The last solution is quite neat except that if one were to attempt to write such a program in most commonly used programming languages one would run into overflow problems. One could use special libraries that allow one to use arbitrarily large numbers (e.g. Perl's Math::BigInt) but they come with overheads that are really unnecessary for the problem at hand. The solution I propose involves keeping a "running difference" between the sum of the input and sum(1 .. N) making sure that this difference is always within the range (-N - 1 .. N - 1). Essentially we are going to iteratively calculate the value of

missing number = sum(1..N) - Sum(input) = 1 + 2 + ... + (N-1) + N - sum(input).

The first cut implementation might be something like



i = 1; diff = 0;
while (not end of input) {
diff += i - input element;
++i;
}
return (N + diff);


The problem is that this could lead to an underflow if (say) the initial numbers in the input are all very high. If we instead start from the top like:


i = 1; diff = 0;
while (not end of input) {
diff += N - i + 1 - input element;
++i;
}
return (diff + 1);


we could have the opposite problem that we could overflow on the higher side.

The solution to this is to make sure that diff is always within bounds - if we find that it is negative, we compensate by using an unused number from the higher end of the range (1..N) whereas if we find that it is going too high, we use an unused number from the lower end of the range (1..N)

Here is my Perl implementation:



sub with_summing {# @input
my $high = @_ + 1; #Higher end of range = #elems in input + 1
my $low = 1;
my $diff = 0;
foreach my $next (@_){
if($diff < 0) {
$diff = $diff - $next + $high ; --$high;
}
else {
$diff = $diff - $next + $low; ++$low;
}
}
return $diff + $low; #At this point $high should equal $low
}


This technique of iteratively calculating a bounded value without creating intermediate values that might overflow is useful in a number of other situations. Such solutions have the additional advantage they can also give visibility into the value the input is tending to as more and more input is read. For example, we could use this technique to calculate the average. Rather than using the formula average = sum of input/cardinality of input that is susceptible to overflow, one could instead use the following iterative solution

average_so_far = 0;
num_input_elements = 0;
while (not end of input) {
average_so_far = average_so_far * (num_input_elements/(1 + num_input_elements) + new_element/(1 + num_input_elements);
++num_input_elements;
}


And we could wrap this into a nice class as follows:

class average {
public double average_so_far();
public void add_value(double new_value);
}


We could then use this class in (say) a chemical plant application where two threads share this object with one thread adding readings from a data feed while another thread could be displaying the summarized average to an operator.
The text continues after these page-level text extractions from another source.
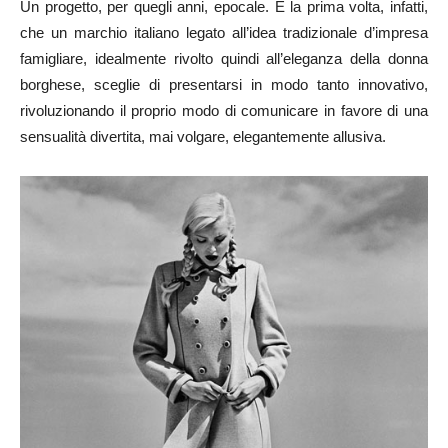
Un progetto, per quegli anni, epocale. È la prima volta, infatti,
che un marchio italiano legato all’idea tradizionale d’impresa
famigliare, idealmente rivolto quindi all’eleganza della donna
borghese, sceglie di presentarsi in modo tanto innovativo,
rivoluzionando il proprio modo di comunicare in favore di una
sensualità divertita, mai volgare, elegantemente allusiva.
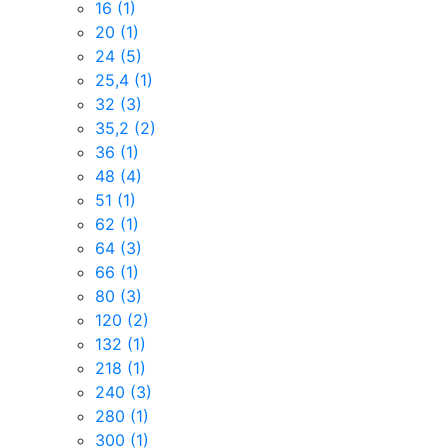
16
(1)
20
(1)
24
(5)
25,4
(1)
32
(3)
35,2
(2)
36
(1)
48
(4)
51
(1)
62
(1)
64
(3)
66
(1)
80
(3)
120
(2)
132
(1)
218
(1)
240
(3)
280
(1)
300
(1)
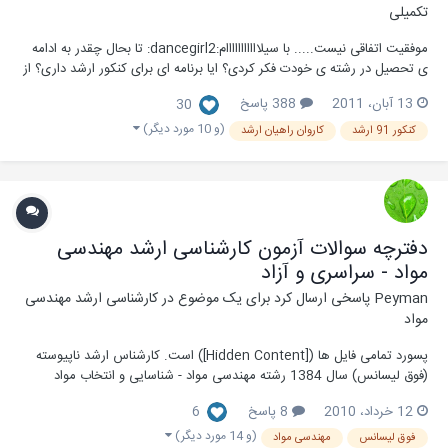
تکمیلی
موفقیت اتفاقی نیست..... با سیلااااااااااام:dancegirl2: تا بحال چقدر به ادامه
ی تحصیل در رشته ی خودت فکر کردی؟ ایا برنامه ای برای کنکور ارشد داری؟ از
چه جزوات وکتابایی برای خوندن استفاده میکنی؟ اموزشگاه ثبت نام کردی ، چه
13 آبان، 2011
388 پاسخ
30
اموزشگاهی به نظرت مناسبه؟ ایا از الان...
(و 10 مورد دیگر)
کنکور 91 ارشد
کاروان راهیان ارشد
دفترچه سوالات آزمون کارشناسی ارشد مهندسی
مواد - سراسری و آزاد
Peyman
پاسخی ارسال کرد برای یک موضوع در
کارشناسی ارشد مهندسی
مواد
پسورد تمامی فایل ها ([Hidden Content]) است. کارشناس ارشد ناپیوسته
(فوق لیسانس) سال 1384 رشته مهندسی مواد - شناسایی و انتخاب مواد
مهندسی دفترچه اول شامل زبان انگلیسی، ریاضیات مهندسی، شیمی فیزیک و
12 خرداد، 2010
8 پاسخ
6
ترمو دینامیک و خواص فیزیکی مواد است. دفترچه دوم شامل دروس خواص
مکانیکی مواد،...
(و 14 مورد دیگر)
فوق لیسانس
مهندسی مواد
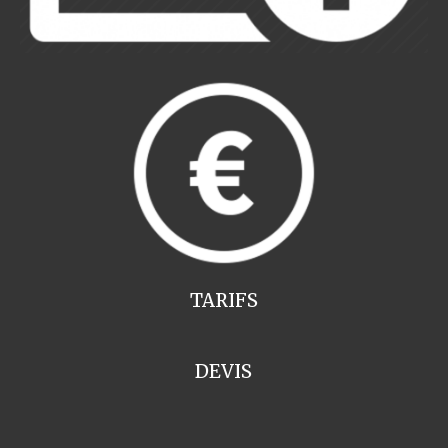
TARIFS
DEVIS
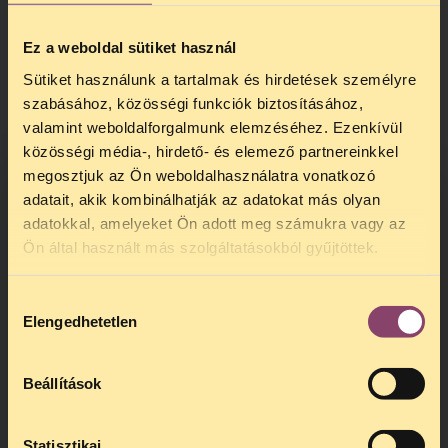
szabályozást tartanak szükségesnek az
Egyesült államokban
, valamint
Ez a weboldal sütiket használ
a
titkosítás
iránti elköteleződést és
a
tömeges megfigyelés megszüntetését
az
Sütiket használunk a tartalmak és hirdetések személyre
Atlanti óceán mindkét oldalán.
szabásához, közösségi funkciók biztosításához,
valamint weboldalforgalmunk elemzéséhez. Ezenkívül
A levél letölthető
innen.
közösségi média-, hirdető- és elemező partnereinkkel
megosztjuk az Ön weboldalhasználatra vonatkozó
adatait, akik kombinálhatják az adatokat más olyan
adatokkal, amelyeket Ön adott meg számukra vagy az
TELEFONOS JOGSEGÉLY
Ön által használt más szolgáltatásokból gyűjtöttek.
SZÜNET!
Hozzájárulás
Kedves érdeklődő, Tájékoztatjuk,
Elengedhetetlen
kiválasztása
hogy
telefonos jogsegélyünk július 27 és
augusztus 24 között szünetel
. Az első
telefonos jogsegély
augusztus 25-én
Beállítások
kedden, 13 és 15 óra között lesz
.
A
jogsegely@tasz.hu
email címen ezidő
alatt is elér minket.
Statisztikai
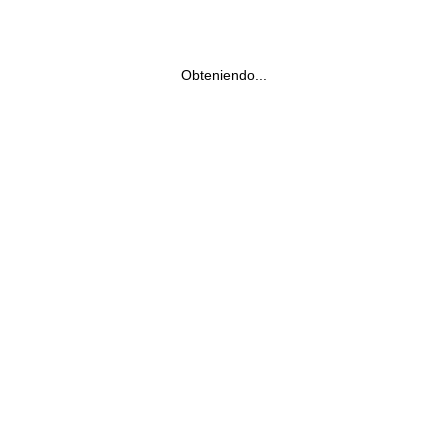
Obteniendo...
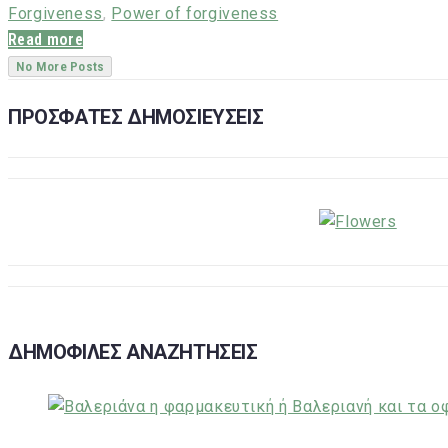
Forgiveness
,
Power of forgiveness
Read more
No More Posts
ΠΡΟΣΦΑΤΕΣ ΔΗΜΟΣΙΕΥΣΕΙΣ
ΔΗΜΟΦΙΛΕΣ ΑΝΑΖΗΤΗΣΕΙΣ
Notice the technique we used to update the average - we took care not to use the formula
average_so_far = (num_input_elements * average_so_far + new element)/(num_input_elements + 1);


We actually used this technique for keeping track of the results of a long running experiment we conducted as part of our work doing Performance testing at Aztecsoft, my previous company.

One might wonder how far one can go with this idea. How about calculating Standard Deviation anyone? My gut told me that this wasn't possible but it turns out that my gut was wrong! Here is how we can calculate SD without causing overflows (this may not be very readable but I am not good with representing mathematical symbols on a blog :-(:

sd = sqrt((sum(square(element - average))/(num_elems - 1)))

Let sq(i) = sum(square(element - average(i))/(i - 1)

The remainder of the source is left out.